## Task instructions
Write out only the lines from the line that holds "川芎提取物，延胡素提取物，" to the end of the listing below, inclusive, with the pictures omitted.

Top of Data under study

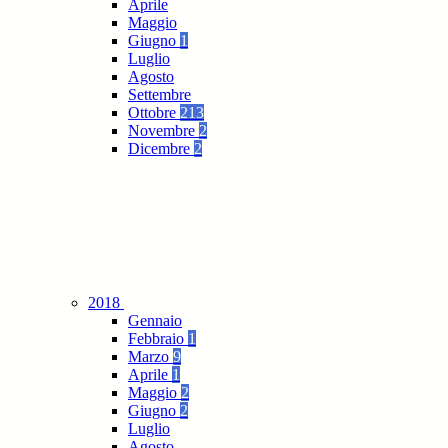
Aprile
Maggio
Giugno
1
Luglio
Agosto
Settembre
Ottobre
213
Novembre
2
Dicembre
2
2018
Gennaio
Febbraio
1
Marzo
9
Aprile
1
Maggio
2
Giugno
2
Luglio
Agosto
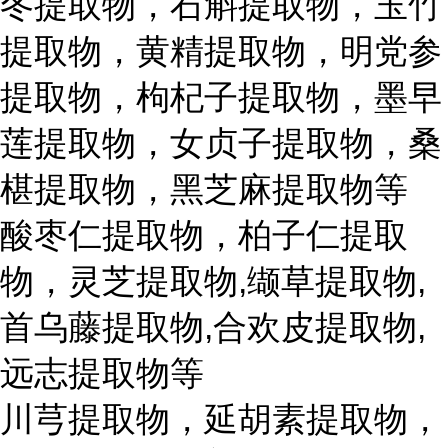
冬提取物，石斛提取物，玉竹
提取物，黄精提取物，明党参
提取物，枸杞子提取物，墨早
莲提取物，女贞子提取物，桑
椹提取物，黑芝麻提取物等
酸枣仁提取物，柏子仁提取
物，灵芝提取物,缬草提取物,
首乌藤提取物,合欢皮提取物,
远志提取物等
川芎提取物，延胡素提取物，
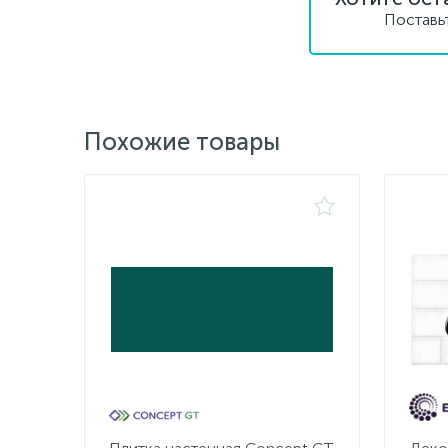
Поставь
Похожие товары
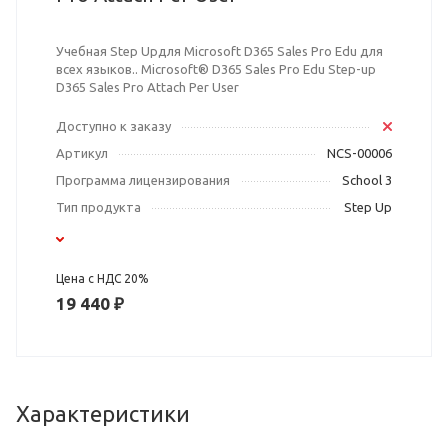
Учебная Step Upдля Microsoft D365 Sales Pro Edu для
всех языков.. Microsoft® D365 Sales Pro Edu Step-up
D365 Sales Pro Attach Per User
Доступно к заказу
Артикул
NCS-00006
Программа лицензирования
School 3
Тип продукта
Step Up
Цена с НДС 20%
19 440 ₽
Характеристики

Bottom of Data under study

## Response
川芎提取物，延胡素提取物，
Поставь
Похожие товары
Учебная Step Upдля Microsoft D365 Sales Pro Edu для
всех языков.. Microsoft® D365 Sales Pro Edu Step-up
D365 Sales Pro Attach Per User
Доступно к заказу
Артикул
NCS-00006
Программа лицензирования
School 3
Тип продукта
Step Up
Цена с НДС 20%
19 440 ₽
Характеристики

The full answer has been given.